Un inmueble situado en Japón está sujeto al impuesto japonés de sucesiones (sōzokuzei, sōzoku-zei, impuesto de sucesiones), aunque el fallecido y los herederos vivan fuera del país: lo que cuenta es dónde se encuentra el bien. El impuesto se aplica por encima de una reducción básica (30 millones ¥ más 6 millones ¥ por heredero), con una escala progresiva del 10 al 55 %. Vea cómo funcionan la reducción, la escala, la valoración del inmueble y la eliminación de la doble imposición: una materia en la que el asesoramiento profesional resulta imprescindible.
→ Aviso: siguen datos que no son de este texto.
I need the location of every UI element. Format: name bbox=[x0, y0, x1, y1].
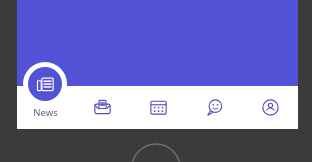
button[interactable]: Account bbox=[242, 86, 298, 129]
button[interactable]: Calendar bbox=[130, 86, 186, 129]
staticText: News bbox=[33, 106, 58, 119]
button[interactable]: Inbox bbox=[74, 86, 130, 129]
button[interactable]: Chat bbox=[186, 86, 242, 129]
button[interactable]: News bbox=[23, 62, 67, 126]
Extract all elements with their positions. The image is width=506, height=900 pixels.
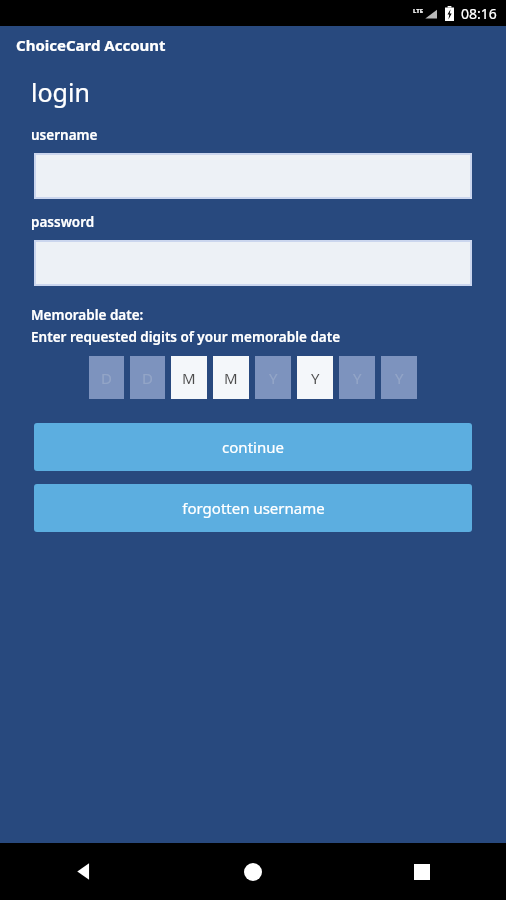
- staticText: login: [31, 75, 90, 109]
- staticText: password: [31, 213, 95, 231]
- button[interactable]: Back: [0, 843, 168, 900]
- staticText: Memorable date:: [31, 306, 144, 324]
- staticText: forgotten username: [182, 498, 325, 518]
- staticText: 08:16: [461, 4, 497, 23]
- button[interactable]: M: [213, 356, 249, 399]
- button[interactable]: M: [171, 356, 207, 399]
- staticText: M: [224, 368, 238, 388]
- button[interactable]: Recents: [337, 843, 506, 900]
- button[interactable]: Home: [168, 843, 337, 900]
- staticText: D: [142, 368, 153, 388]
- button[interactable]: Y: [297, 356, 333, 399]
- button[interactable]: continue: [34, 423, 472, 471]
- button[interactable]: D: [130, 356, 165, 399]
- staticText: Y: [395, 368, 404, 388]
- staticText: D: [101, 368, 112, 388]
- staticText: username: [31, 126, 98, 144]
- staticText: continue: [222, 437, 284, 457]
- button[interactable]: forgotten username: [34, 484, 472, 532]
- staticText: M: [182, 368, 196, 388]
- staticText: LTE: [413, 7, 424, 15]
- staticText: Y: [353, 368, 362, 388]
- staticText: Y: [311, 368, 320, 388]
- staticText: Enter requested digits of your memorable…: [31, 328, 341, 346]
- staticText: Y: [269, 368, 278, 388]
- button[interactable]: D: [89, 356, 124, 399]
- staticText: ChoiceCard Account: [16, 35, 166, 55]
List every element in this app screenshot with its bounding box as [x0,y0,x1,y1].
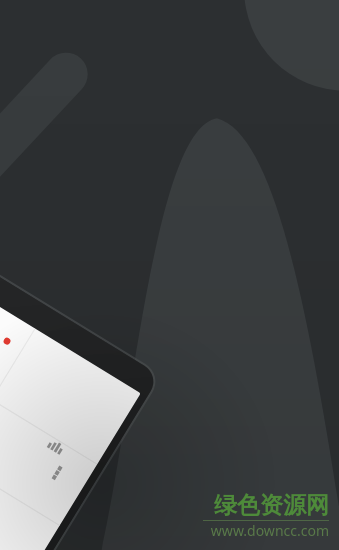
staticText: www.downcc.com [210,521,329,540]
staticText: 绿色资源网 [214,491,329,520]
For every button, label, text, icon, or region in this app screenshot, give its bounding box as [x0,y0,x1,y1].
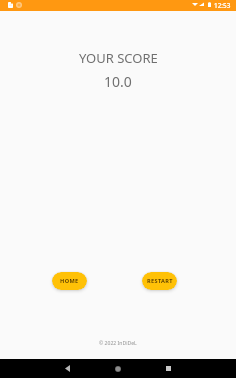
staticText: YOUR SCORE [79,49,158,67]
staticText: 12:53 [214,1,231,10]
button[interactable]: Home [108,359,128,378]
staticText: 10.0 [104,72,132,91]
staticText: RESTART [147,277,173,285]
button[interactable]: HOME [52,272,87,290]
button[interactable]: Recent apps [158,359,178,378]
button[interactable]: RESTART [142,272,177,290]
button[interactable]: Back [57,359,77,378]
staticText: © 2022 InDiDeL [99,340,137,347]
staticText: HOME [60,277,79,285]
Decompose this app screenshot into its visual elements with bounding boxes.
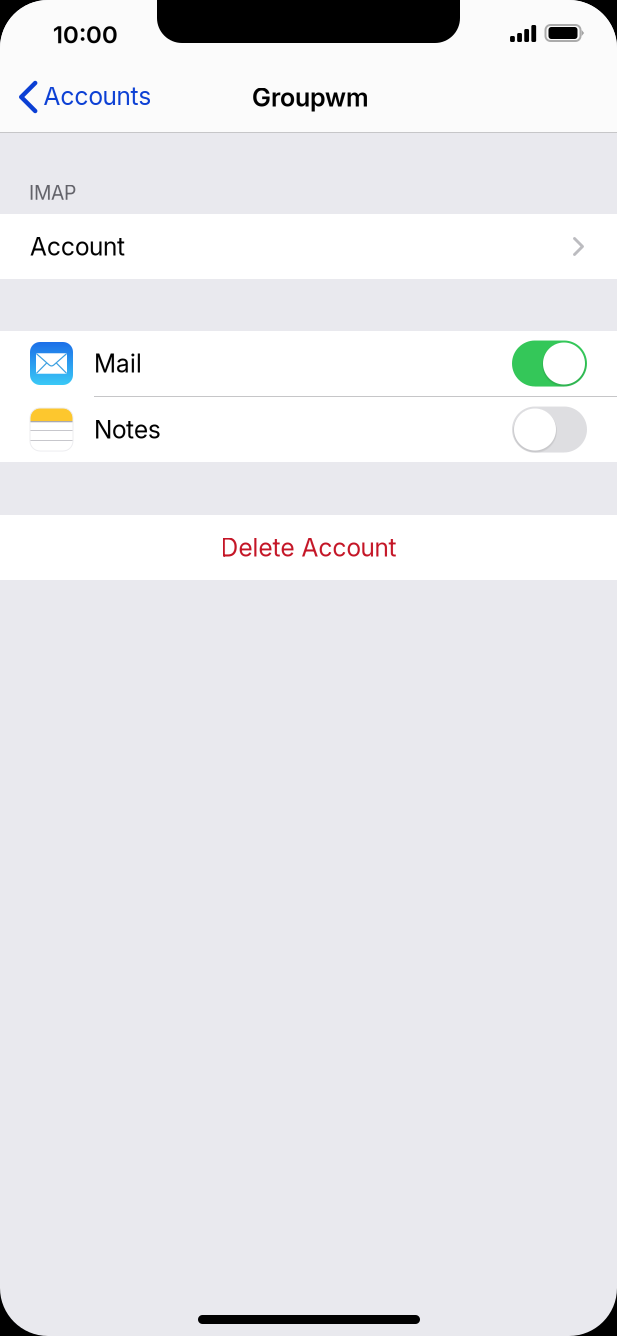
staticText: Accounts bbox=[43, 81, 151, 111]
staticText: Delete Account bbox=[220, 533, 396, 562]
button[interactable]: Mail bbox=[0, 331, 617, 396]
staticText: 10:00 bbox=[53, 20, 118, 49]
button[interactable]: Notes bbox=[0, 397, 617, 462]
button[interactable]: Accounts bbox=[0, 62, 163, 132]
button[interactable]: Account bbox=[0, 214, 617, 279]
staticText: Groupwm bbox=[252, 82, 369, 113]
staticText: Notes bbox=[94, 415, 161, 444]
staticText: Mail bbox=[94, 349, 142, 378]
button[interactable]: Delete Account bbox=[0, 515, 617, 580]
staticText: IMAP bbox=[29, 181, 76, 204]
staticText: Account bbox=[30, 232, 125, 261]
Facade of Kyoto City Hall, a Japanese stone government building
Foto: W2z · CC0

¿Quién tributa? El inmueble japonés tributa aunque usted no resida en Japón

Punto de partida esencial: un inmueble situado en Japón es un bien japonés. A efectos del impuesto japonés de sucesiones (sōzokuzei, sōzoku-zei), prevalece el lugar donde está el bien. Aunque el fallecido y el heredero nunca hayan vivido en Japón, transmitir un piso o una casa situados en Japón entra en la base imponible japonesa.

La regla general:

  • Cuando el fallecido y los herederos son no residentes y sin vínculo reciente de residencia en Japón, el impuesto japonés cubre en principio solo los bienes situados en Japón (los inmuebles incluidos), no el patrimonio mundial.
  • El estatus de residencia, la nacionalidad y el historial de estancias en Japón pueden alterar el alcance de la base imponible (patrimonio mundial frente a bienes japoneses), de ahí la importancia de un zeirishi (zeirishi, asesor fiscal colegiado) especializado.
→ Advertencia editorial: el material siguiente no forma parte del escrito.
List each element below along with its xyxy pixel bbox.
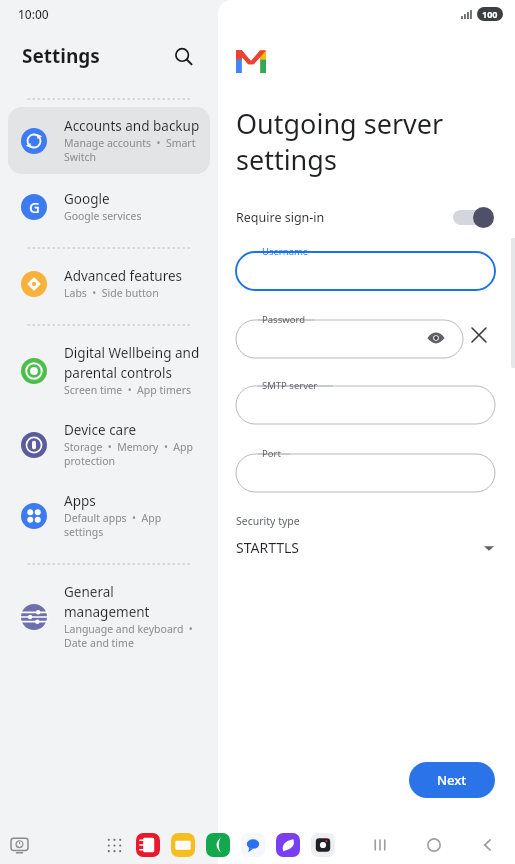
staticText: Username <box>262 245 309 258</box>
button[interactable]: Port <box>236 446 495 492</box>
button[interactable]: Show password <box>423 325 449 351</box>
staticText: Storage • Memory • App protection <box>64 440 202 468</box>
staticText: Google <box>64 190 110 208</box>
button[interactable]: Device care <box>8 411 210 478</box>
staticText: Device care <box>64 421 137 439</box>
staticText: Manage accounts • Smart Switch <box>64 136 202 164</box>
button[interactable]: Notifications <box>4 830 34 860</box>
staticText: Labs • Side button <box>64 286 159 300</box>
button[interactable]: Username <box>236 244 495 290</box>
staticText: SMTP server <box>262 379 318 392</box>
button[interactable]: General management <box>8 573 210 660</box>
staticText: Next <box>437 771 467 789</box>
staticText: Digital Wellbeing and parental controls <box>64 344 202 382</box>
button[interactable]: Search settings <box>166 39 200 73</box>
staticText: Port <box>262 447 281 460</box>
staticText: Security type <box>236 514 300 528</box>
button[interactable]: Phone <box>205 832 231 858</box>
button[interactable]: Apps <box>8 482 210 549</box>
staticText: Require sign-in <box>236 209 325 226</box>
button[interactable]: Recent apps <box>367 832 393 858</box>
staticText: General management <box>64 583 202 621</box>
staticText: Screen time • App timers <box>64 383 192 397</box>
button[interactable]: Internet <box>275 832 301 858</box>
button[interactable]: Notes <box>135 832 161 858</box>
staticText: Default apps • App settings <box>64 511 202 539</box>
button[interactable]: My Files <box>170 832 196 858</box>
staticText: STARTTLS <box>236 538 300 557</box>
staticText: Google services <box>64 209 142 223</box>
button[interactable] <box>453 206 495 228</box>
staticText: 100 <box>482 8 498 20</box>
staticText: Language and keyboard • Date and time <box>64 622 202 650</box>
button[interactable]: STARTTLS <box>236 538 495 557</box>
button[interactable]: All apps <box>102 833 126 857</box>
button[interactable]: Accounts and backup <box>8 107 210 174</box>
button[interactable]: Advanced features <box>8 257 210 310</box>
staticText: 10:00 <box>18 6 49 22</box>
button[interactable]: Password <box>236 312 463 358</box>
staticText: Password <box>262 313 305 326</box>
button[interactable]: Clear password <box>463 319 495 351</box>
button[interactable]: Camera <box>310 832 336 858</box>
button[interactable]: SMTP server <box>236 378 495 424</box>
button[interactable]: Require sign-in <box>236 206 495 228</box>
staticText: Outgoing server settings <box>236 105 495 178</box>
staticText: G <box>29 197 40 217</box>
staticText: Advanced features <box>64 267 183 285</box>
button[interactable]: Home <box>421 832 447 858</box>
staticText: Settings <box>22 43 100 69</box>
button[interactable]: G <box>8 180 210 233</box>
button[interactable]: Back <box>475 832 501 858</box>
button[interactable]: Messages <box>240 832 266 858</box>
button[interactable]: Next <box>409 762 495 798</box>
staticText: Accounts and backup <box>64 117 200 135</box>
button[interactable]: Digital Wellbeing and parental controls <box>8 334 210 407</box>
staticText: Apps <box>64 492 96 510</box>
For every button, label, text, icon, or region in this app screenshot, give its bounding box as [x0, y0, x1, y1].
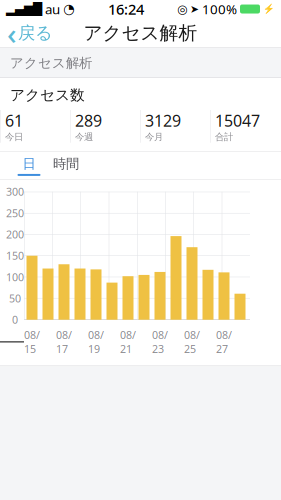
staticText: ‹ — [7, 14, 17, 52]
staticText: 今週 — [75, 131, 93, 143]
button[interactable]: ‹ — [0, 18, 60, 48]
staticText: 250 — [6, 206, 24, 220]
staticText: au — [45, 0, 60, 18]
staticText: 08/15 — [24, 328, 40, 356]
staticText: 08/21 — [120, 328, 136, 356]
staticText: 08/27 — [216, 328, 232, 356]
staticText: 戻る — [18, 22, 53, 44]
staticText: 日 — [22, 156, 36, 172]
button[interactable]: 時間 — [46, 153, 86, 179]
staticText: アクセス解析 — [10, 55, 92, 71]
staticText: ➤ — [190, 3, 199, 15]
staticText: 16:24 — [108, 0, 144, 19]
staticText: 200 — [6, 227, 24, 242]
staticText: 08/19 — [88, 328, 104, 356]
staticText: 08/23 — [152, 328, 168, 356]
staticText: 300 — [6, 185, 24, 199]
staticText: 3129 — [145, 110, 181, 131]
staticText: ◔ — [63, 1, 75, 16]
staticText: アクセス数 — [10, 86, 85, 104]
staticText: 289 — [75, 110, 102, 131]
staticText: 今月 — [145, 131, 163, 143]
staticText: ▂▄▆█ — [6, 2, 42, 16]
staticText: 今日 — [5, 131, 23, 143]
staticText: ◎ — [177, 2, 187, 16]
staticText: 合計 — [215, 131, 233, 143]
staticText: 時間 — [53, 156, 79, 172]
staticText: 50 — [9, 291, 21, 306]
button[interactable]: 日 — [12, 153, 46, 179]
staticText: ⚡ — [263, 4, 275, 14]
staticText: 08/25 — [184, 328, 200, 356]
staticText: 15047 — [215, 110, 260, 131]
staticText: 150 — [6, 249, 24, 263]
staticText: 08/17 — [56, 328, 72, 356]
staticText: アクセス解析 — [84, 22, 198, 44]
staticText: 0 — [12, 313, 18, 327]
staticText: 100% — [202, 0, 237, 18]
staticText: 61 — [5, 110, 23, 131]
staticText: 100 — [6, 270, 24, 284]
Dicho de otro modo: comprar un inmueble en Japón crea, llegado el día, una exposición al impuesto japonés de sucesiones para sus herederos. Anticípela desde la compra, igual que el impuesto anual sobre bienes inmuebles y, en la reventa, el impuesto sobre la plusvalía. Este artículo ofrece puntos de referencia generales y no sustituye a un asesoramiento personalizado.

La reducción básica: 30 millones ¥ más 6 millones ¥ por heredero

Antes de cualquier impuesto, la herencia se beneficia de una reducción básica (kiso kōjo, kiso kōjo, reducción general en la base). Su fórmula es sencilla y central:

Reducción = 30.000.000 ¥ + (6.000.000 ¥ × número de herederos legales)
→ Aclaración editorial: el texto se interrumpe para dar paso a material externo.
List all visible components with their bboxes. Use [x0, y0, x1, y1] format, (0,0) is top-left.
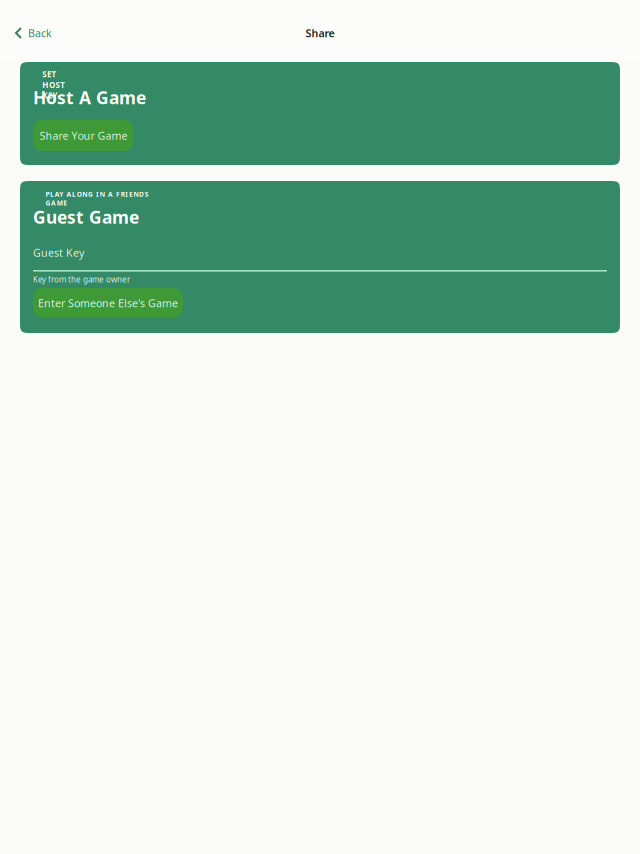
- staticText: Key from the game owner: [33, 274, 130, 285]
- staticText: Back: [28, 26, 52, 40]
- staticText: Share: [306, 26, 334, 40]
- staticText: PLAY ALONG IN A FRIENDS GAME: [46, 190, 149, 207]
- staticText: SET HOST KEY: [42, 69, 83, 90]
- staticText: Host A Game: [33, 86, 146, 109]
- staticText: Guest Game: [33, 206, 139, 228]
- staticText: Guest Key: [33, 245, 84, 260]
- staticText: Enter Someone Else's Game: [38, 296, 178, 310]
- button[interactable]: Enter Someone Else's Game: [33, 288, 183, 318]
- button[interactable]: Back: [0, 22, 64, 44]
- staticText: Share Your Game: [40, 128, 128, 143]
- button[interactable]: Share Your Game: [33, 120, 134, 151]
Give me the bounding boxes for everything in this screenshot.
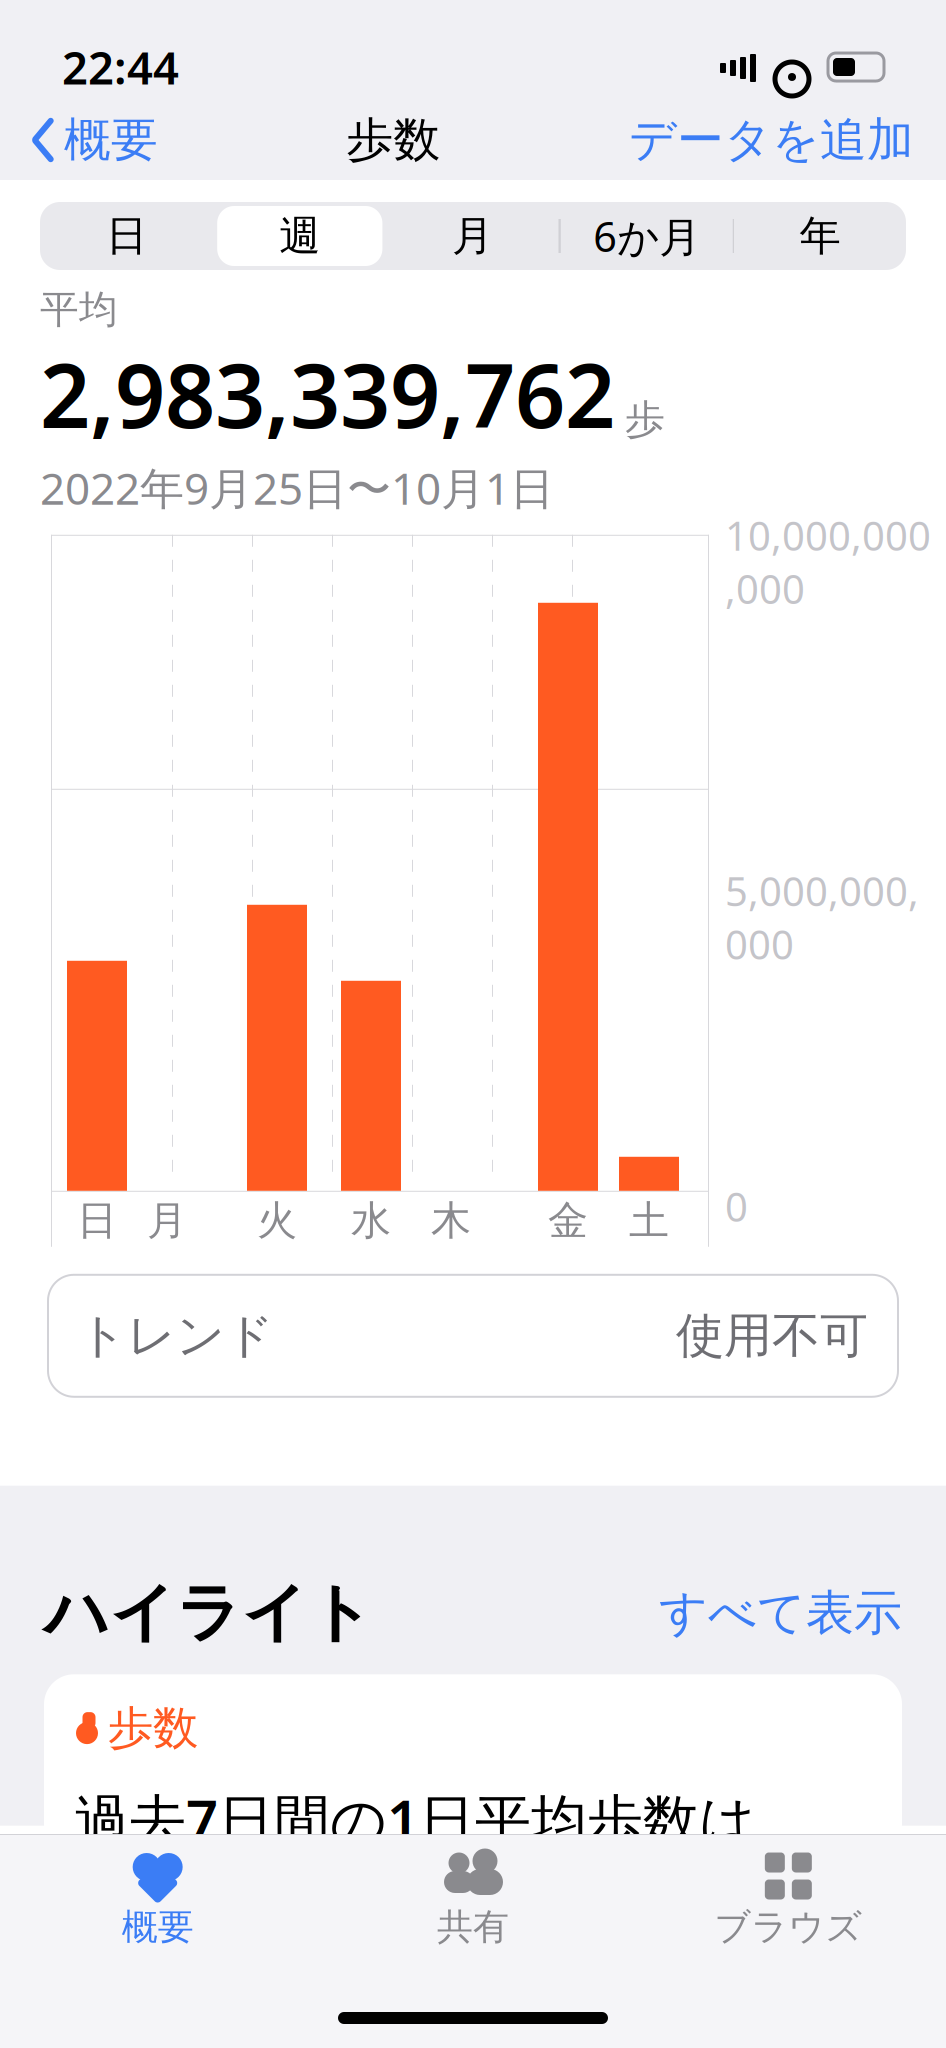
staticText: 歩 bbox=[625, 395, 665, 444]
staticText: 歩数 bbox=[346, 111, 440, 169]
button[interactable]: 日 bbox=[40, 202, 213, 270]
staticText: 歩数 bbox=[108, 1700, 198, 1756]
staticText: 共有 bbox=[437, 1905, 509, 1949]
staticText: すべて表示 bbox=[659, 1584, 902, 1642]
button[interactable]: 年 bbox=[733, 202, 906, 270]
button[interactable]: 共有 bbox=[315, 1835, 631, 1949]
button[interactable]: 週 bbox=[213, 202, 386, 270]
staticText: 金 bbox=[548, 1196, 588, 1245]
staticText: 年 bbox=[799, 211, 840, 261]
staticText: 火 bbox=[257, 1196, 297, 1245]
staticText: トレンド bbox=[78, 1306, 274, 1365]
button[interactable]: データを追加 bbox=[623, 101, 920, 179]
staticText: 概要 bbox=[122, 1905, 194, 1949]
staticText: 水 bbox=[351, 1196, 391, 1245]
staticText: 月 bbox=[452, 211, 493, 261]
staticText: 使用不可 bbox=[676, 1306, 868, 1365]
staticText: 概要 bbox=[64, 111, 158, 169]
button[interactable]: 歩数 bbox=[44, 1674, 902, 1854]
staticText: 日 bbox=[77, 1196, 117, 1245]
staticText: 過去7日間の1日平均歩数は bbox=[74, 1782, 756, 1856]
staticText: 平均 bbox=[40, 286, 118, 334]
staticText: 6か月 bbox=[593, 209, 700, 264]
staticText: ブラウズ bbox=[714, 1905, 862, 1949]
staticText: 0 bbox=[725, 1180, 748, 1233]
staticText: 土 bbox=[629, 1196, 669, 1245]
staticText: 週 bbox=[279, 211, 320, 261]
button[interactable]: すべて表示 bbox=[659, 1584, 902, 1642]
staticText: 5,000,000,000 bbox=[725, 864, 919, 970]
staticText: 月 bbox=[147, 1196, 187, 1245]
staticText: 2022年9月25日〜10月1日 bbox=[40, 458, 554, 517]
button[interactable]: 概要 bbox=[26, 101, 164, 179]
staticText: ハイライト bbox=[44, 1574, 374, 1652]
staticText: 2,983,339,762 bbox=[40, 336, 615, 452]
staticText: データを追加 bbox=[629, 111, 914, 169]
staticText: 日 bbox=[106, 211, 147, 261]
staticText: 22:44 bbox=[62, 37, 179, 97]
button[interactable]: トレンド bbox=[48, 1275, 898, 1397]
button[interactable]: ブラウズ bbox=[631, 1835, 946, 1949]
button[interactable]: 6か月 bbox=[560, 202, 733, 270]
button[interactable]: 概要 bbox=[0, 1835, 315, 1949]
staticText: 10,000,000,000 bbox=[725, 509, 931, 615]
button[interactable]: 月 bbox=[386, 202, 560, 270]
staticText: 木 bbox=[431, 1196, 471, 1245]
Es decir, una base de 30 millones ¥ (unos 165.000 €) incrementada en 6 millones ¥ (unos 33.000 €) por cada heredero legal. Solo tributa la parte de la herencia que supera esta reducción.

Ejemplos de reducción según el número de herederos

Número de herederos legalesCálculoReducción total
130 millones ¥ + 6 millones ¥36 millones ¥ (unos 198.000 €)
230 millones ¥ + 12 millones ¥42 millones ¥ (unos 231.000 €)
330 millones ¥ + 18 millones ¥48 millones ¥ (unos 264.000 €)
430 millones ¥ + 24 millones ¥54 millones ¥ (unos 297.000 €)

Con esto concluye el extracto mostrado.